Classic Lemon Chicken
Ken Hom's - Foolproof Chinese Cooking
1 Pound Boneless, Skinless Chicken Breasts, Cut Into 3×1/2-Inch Strips
1 Egg White
1 Teaspoon Salt
1 Teaspoon Sesame Oil
2 Teaspoons Cornstarch
1 1/4 Cups Peanut Oil Or Water
2 tablespoons finely chopped scallions to garnish
For the Sauce:
1/3 Cup Classic Chinese chicken stock or good quality ready made Chicken Stock
3 Tablespoons Lemon Juice
1 Tablespoon Sugar
1 Tablespoon Light Soy Sauce
1 1/2 Tablespoons Shaoxing Rice Wine Or Dry Sherry
1 1/2 Tablespoons Finely Chopped Garlic
1 To 2 Teaspoons Dried Red Pepper Flakes
1 Teaspoon Cornstarch, Blended With 1 Teaspoon Water
2 teaspoons sesame oil
1. Place the chicken strips in a bowl and combine with the egg white, salt, sesame oil and cornstarch.Put the mixture in the fridge for about 20 minutes.

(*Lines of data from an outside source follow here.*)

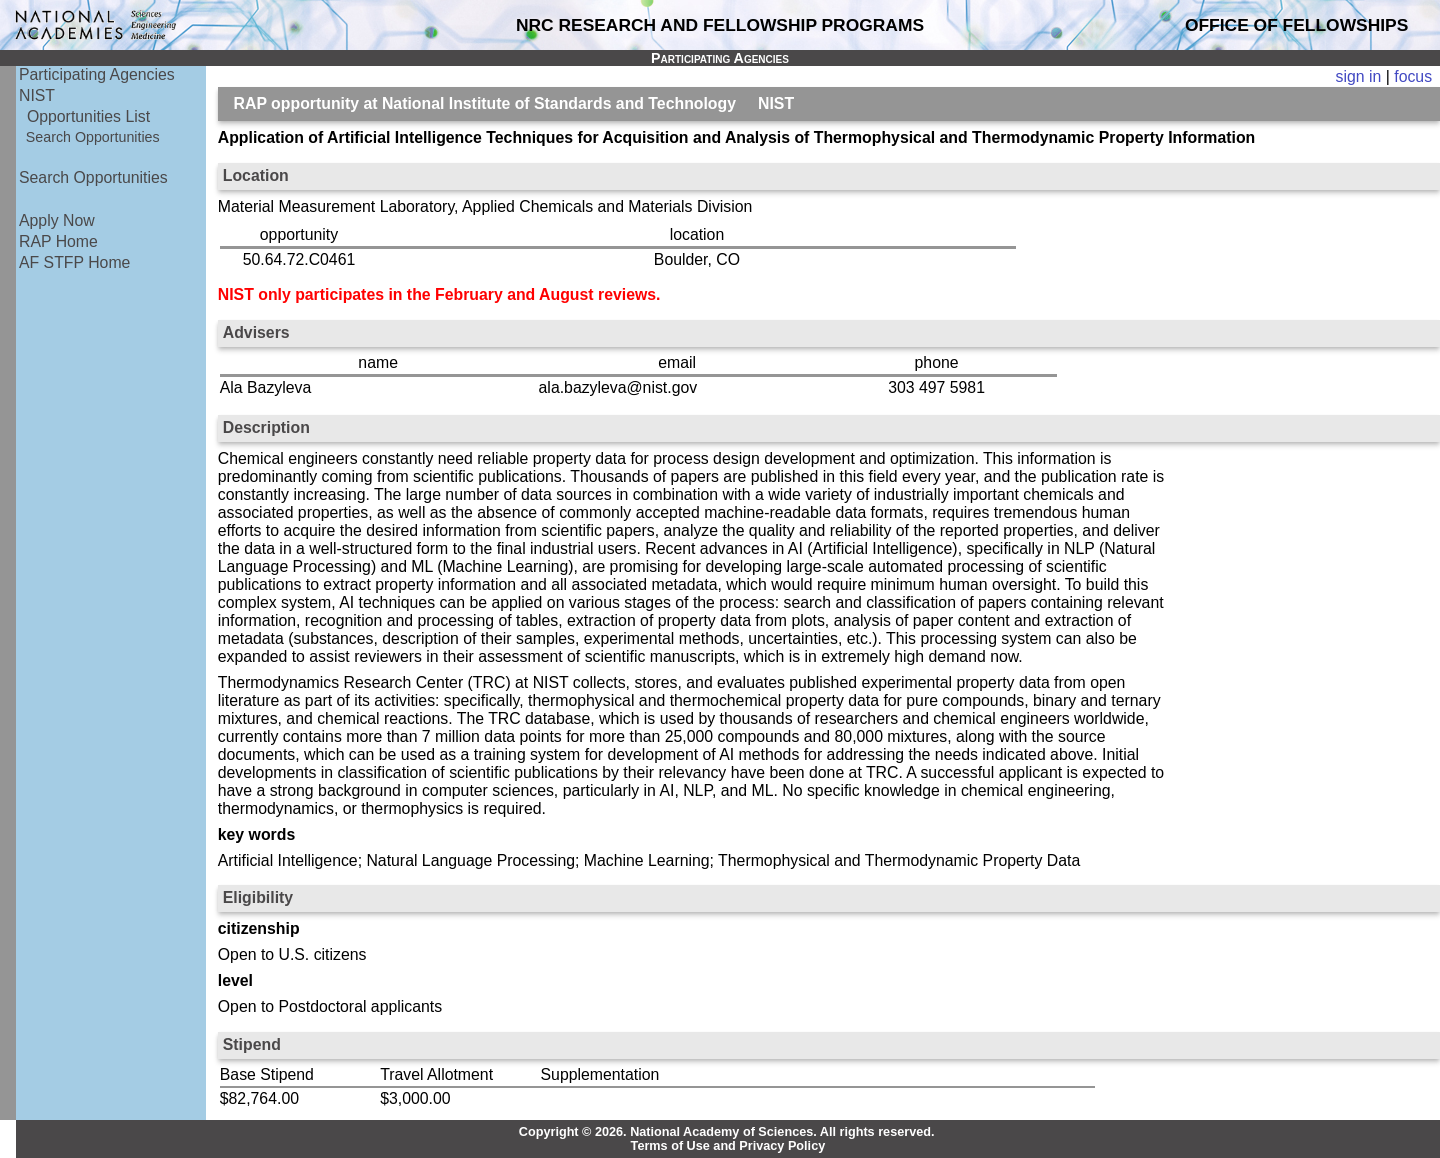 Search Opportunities (93, 137)
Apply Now (57, 220)
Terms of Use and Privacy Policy (728, 1146)
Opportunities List (88, 116)
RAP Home (58, 241)
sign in (1359, 76)
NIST (37, 95)
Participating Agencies (97, 74)
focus (1413, 76)
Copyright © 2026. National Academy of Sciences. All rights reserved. (727, 1132)
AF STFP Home (74, 262) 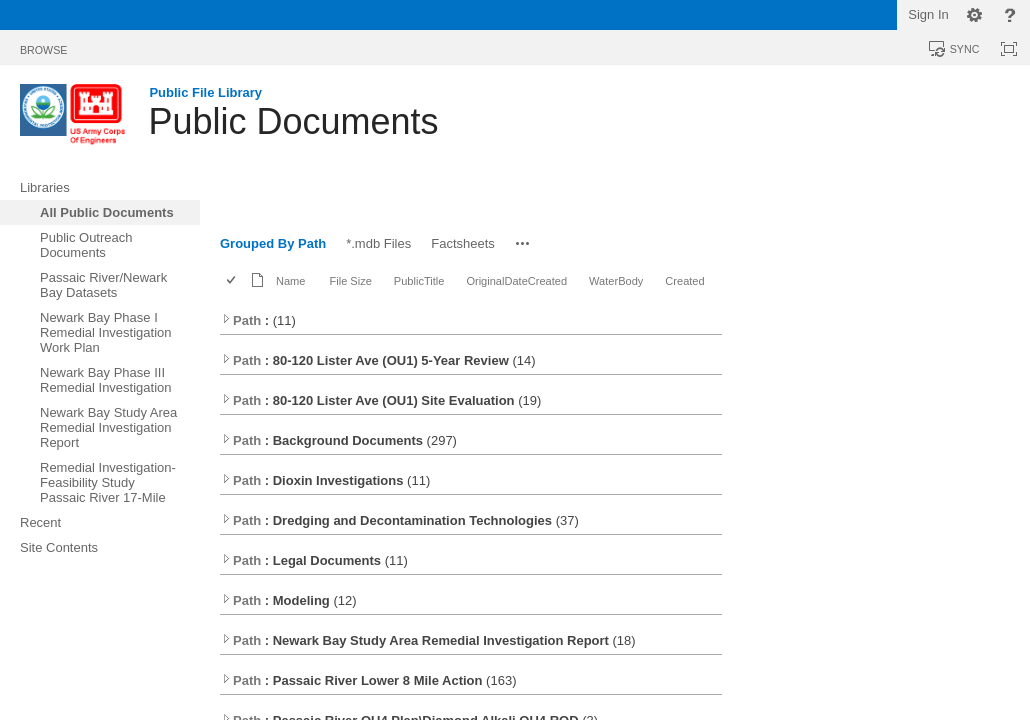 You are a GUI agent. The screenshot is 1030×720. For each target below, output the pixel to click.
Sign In (928, 14)
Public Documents (293, 121)
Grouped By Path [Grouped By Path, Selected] (273, 243)
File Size (350, 281)
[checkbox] (232, 281)
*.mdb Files (378, 243)
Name (290, 281)
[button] (523, 243)
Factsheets (463, 243)
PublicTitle (419, 281)
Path (241, 320)
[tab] (43, 46)
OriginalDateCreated (516, 281)
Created (684, 281) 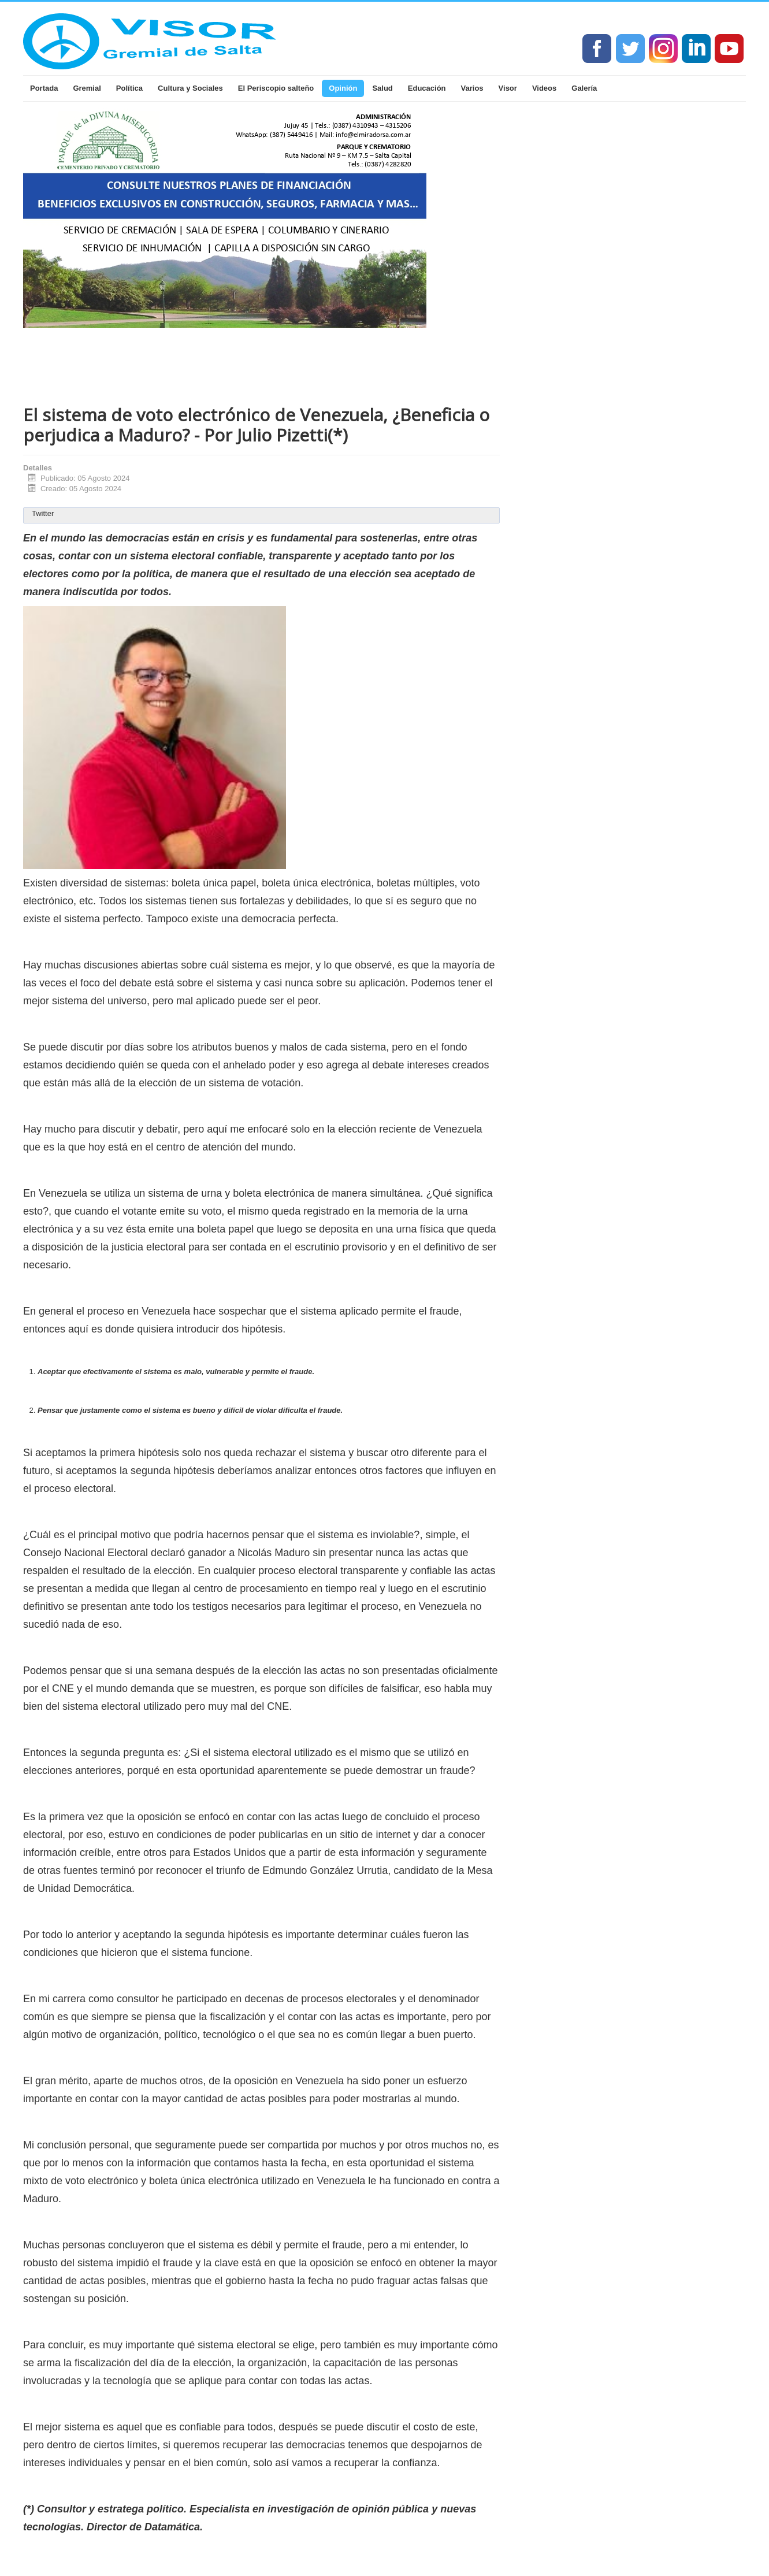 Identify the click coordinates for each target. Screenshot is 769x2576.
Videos (544, 88)
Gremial (87, 88)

2. If you are using oil for velveting the chicken, heat a wok until very hot, and then add the oil. When it is very hot, remove from the heat and immediately add the chicken, stirring vigorously to prevent it from sticking. After about 2 minutes, when the chicken turns white,
quickly pour it into a stainless steel colander set over a bowl to drain off the oil, which should be discarded. If using water for velveting the chicken, follow the same procedure, but bring the water to a full boil in a saucepan before adding the chicken. It will take about 4 minutes to turn white in the water.
3. If you have used a wok, wipe it clean. Heat it, then add all the sauce ingredients except the cornstarch mixture and sesame oil. Bring to a boil over high heat and then add the cornstarch mixture. Simmer for one minute.
4. Return the chicken strips to the wok and stir-fry long enough to coat them all with the sauce. Mix in the sesame oil, then turn onto a platter, garnish with the scallions and serve immediately.